- **Problem to solve**: Which lines below fall between the one containing "2026-06-28 15:58:56" and the one containing "کوپن های دیگر بیشترین کد تخفیف اسنپ تا 100%"? Repeat them exactly, counting both of those lines, and add nothing else.
:::
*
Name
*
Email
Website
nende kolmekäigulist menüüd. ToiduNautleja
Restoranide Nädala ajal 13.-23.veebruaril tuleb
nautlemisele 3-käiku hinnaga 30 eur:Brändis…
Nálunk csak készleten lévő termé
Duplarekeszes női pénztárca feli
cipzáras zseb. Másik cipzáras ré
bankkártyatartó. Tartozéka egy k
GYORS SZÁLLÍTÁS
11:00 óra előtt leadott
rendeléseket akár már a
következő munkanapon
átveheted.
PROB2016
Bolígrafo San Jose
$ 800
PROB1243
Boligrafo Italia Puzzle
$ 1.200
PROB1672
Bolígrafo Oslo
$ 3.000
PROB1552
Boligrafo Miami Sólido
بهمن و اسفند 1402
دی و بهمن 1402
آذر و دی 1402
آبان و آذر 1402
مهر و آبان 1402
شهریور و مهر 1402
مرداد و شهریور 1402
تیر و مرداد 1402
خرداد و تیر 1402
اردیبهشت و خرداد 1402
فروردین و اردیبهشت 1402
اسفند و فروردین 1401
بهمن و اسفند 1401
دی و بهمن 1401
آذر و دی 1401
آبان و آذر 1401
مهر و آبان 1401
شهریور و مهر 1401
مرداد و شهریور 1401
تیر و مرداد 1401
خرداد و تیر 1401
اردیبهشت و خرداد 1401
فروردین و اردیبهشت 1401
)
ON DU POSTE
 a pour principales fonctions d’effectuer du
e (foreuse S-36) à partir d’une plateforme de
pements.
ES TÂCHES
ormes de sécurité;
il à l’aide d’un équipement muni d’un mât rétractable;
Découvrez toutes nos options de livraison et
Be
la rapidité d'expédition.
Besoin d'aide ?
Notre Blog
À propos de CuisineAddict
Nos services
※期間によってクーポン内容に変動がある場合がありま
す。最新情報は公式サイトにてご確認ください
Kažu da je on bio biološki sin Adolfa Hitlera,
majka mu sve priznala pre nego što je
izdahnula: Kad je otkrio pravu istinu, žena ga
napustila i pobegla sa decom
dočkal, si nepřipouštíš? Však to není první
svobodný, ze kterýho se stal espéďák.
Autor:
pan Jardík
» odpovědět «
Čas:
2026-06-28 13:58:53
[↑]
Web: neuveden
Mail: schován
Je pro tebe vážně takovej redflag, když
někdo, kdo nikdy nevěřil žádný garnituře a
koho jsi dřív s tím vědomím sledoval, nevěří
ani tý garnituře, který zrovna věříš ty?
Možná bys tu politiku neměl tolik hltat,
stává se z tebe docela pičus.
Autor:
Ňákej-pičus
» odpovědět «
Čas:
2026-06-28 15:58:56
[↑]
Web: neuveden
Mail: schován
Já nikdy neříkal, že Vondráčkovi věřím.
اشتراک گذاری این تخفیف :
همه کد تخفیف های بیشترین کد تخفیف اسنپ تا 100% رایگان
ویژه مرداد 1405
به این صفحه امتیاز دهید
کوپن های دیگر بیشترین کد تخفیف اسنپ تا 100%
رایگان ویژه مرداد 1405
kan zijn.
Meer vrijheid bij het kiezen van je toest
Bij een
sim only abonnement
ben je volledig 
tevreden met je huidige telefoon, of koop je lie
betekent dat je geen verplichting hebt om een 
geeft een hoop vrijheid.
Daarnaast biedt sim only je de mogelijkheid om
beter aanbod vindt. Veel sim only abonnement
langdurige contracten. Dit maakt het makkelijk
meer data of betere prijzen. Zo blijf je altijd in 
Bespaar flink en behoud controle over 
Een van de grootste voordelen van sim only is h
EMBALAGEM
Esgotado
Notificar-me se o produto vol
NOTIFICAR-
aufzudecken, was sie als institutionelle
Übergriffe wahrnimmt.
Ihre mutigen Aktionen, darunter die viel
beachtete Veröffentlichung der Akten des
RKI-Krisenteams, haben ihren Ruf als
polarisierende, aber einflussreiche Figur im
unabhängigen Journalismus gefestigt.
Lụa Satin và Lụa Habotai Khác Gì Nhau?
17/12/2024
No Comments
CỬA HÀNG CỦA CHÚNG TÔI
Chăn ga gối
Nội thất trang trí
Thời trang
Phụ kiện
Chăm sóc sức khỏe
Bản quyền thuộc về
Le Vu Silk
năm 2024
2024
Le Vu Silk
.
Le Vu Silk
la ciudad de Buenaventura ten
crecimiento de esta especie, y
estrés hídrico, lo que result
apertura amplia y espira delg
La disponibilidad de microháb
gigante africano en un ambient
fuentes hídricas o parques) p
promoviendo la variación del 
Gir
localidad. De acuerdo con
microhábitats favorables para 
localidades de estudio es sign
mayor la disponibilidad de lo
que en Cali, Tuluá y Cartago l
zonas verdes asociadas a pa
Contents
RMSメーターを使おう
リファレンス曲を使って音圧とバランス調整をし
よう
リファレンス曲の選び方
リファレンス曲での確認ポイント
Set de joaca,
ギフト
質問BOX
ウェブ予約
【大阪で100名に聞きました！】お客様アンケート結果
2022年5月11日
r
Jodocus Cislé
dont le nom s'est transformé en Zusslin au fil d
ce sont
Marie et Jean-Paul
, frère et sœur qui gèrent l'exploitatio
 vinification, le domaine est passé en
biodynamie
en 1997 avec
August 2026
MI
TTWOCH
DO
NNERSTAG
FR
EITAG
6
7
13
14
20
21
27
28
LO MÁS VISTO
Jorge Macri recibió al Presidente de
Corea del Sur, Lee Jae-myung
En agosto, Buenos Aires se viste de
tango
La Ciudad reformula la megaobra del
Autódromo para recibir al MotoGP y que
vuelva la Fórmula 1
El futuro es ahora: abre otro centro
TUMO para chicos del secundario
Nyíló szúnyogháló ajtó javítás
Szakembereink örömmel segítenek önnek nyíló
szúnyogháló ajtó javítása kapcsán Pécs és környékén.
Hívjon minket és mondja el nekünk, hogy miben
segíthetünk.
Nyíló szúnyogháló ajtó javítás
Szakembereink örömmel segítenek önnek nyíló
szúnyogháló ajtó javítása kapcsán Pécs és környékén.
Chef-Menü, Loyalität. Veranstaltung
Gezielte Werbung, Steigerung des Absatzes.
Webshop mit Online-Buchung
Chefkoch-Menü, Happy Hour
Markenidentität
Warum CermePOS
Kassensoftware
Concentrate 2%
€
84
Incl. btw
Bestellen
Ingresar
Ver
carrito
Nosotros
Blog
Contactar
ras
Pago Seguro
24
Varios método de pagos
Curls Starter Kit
:::
- **Answer section**:
2026-06-28 15:58:56
[↑]
Web: neuveden
Mail: schován
Já nikdy neříkal, že Vondráčkovi věřím.
اشتراک گذاری این تخفیف :
همه کد تخفیف های بیشترین کد تخفیف اسنپ تا 100% رایگان
ویژه مرداد 1405
به این صفحه امتیاز دهید
کوپن های دیگر بیشترین کد تخفیف اسنپ تا 100%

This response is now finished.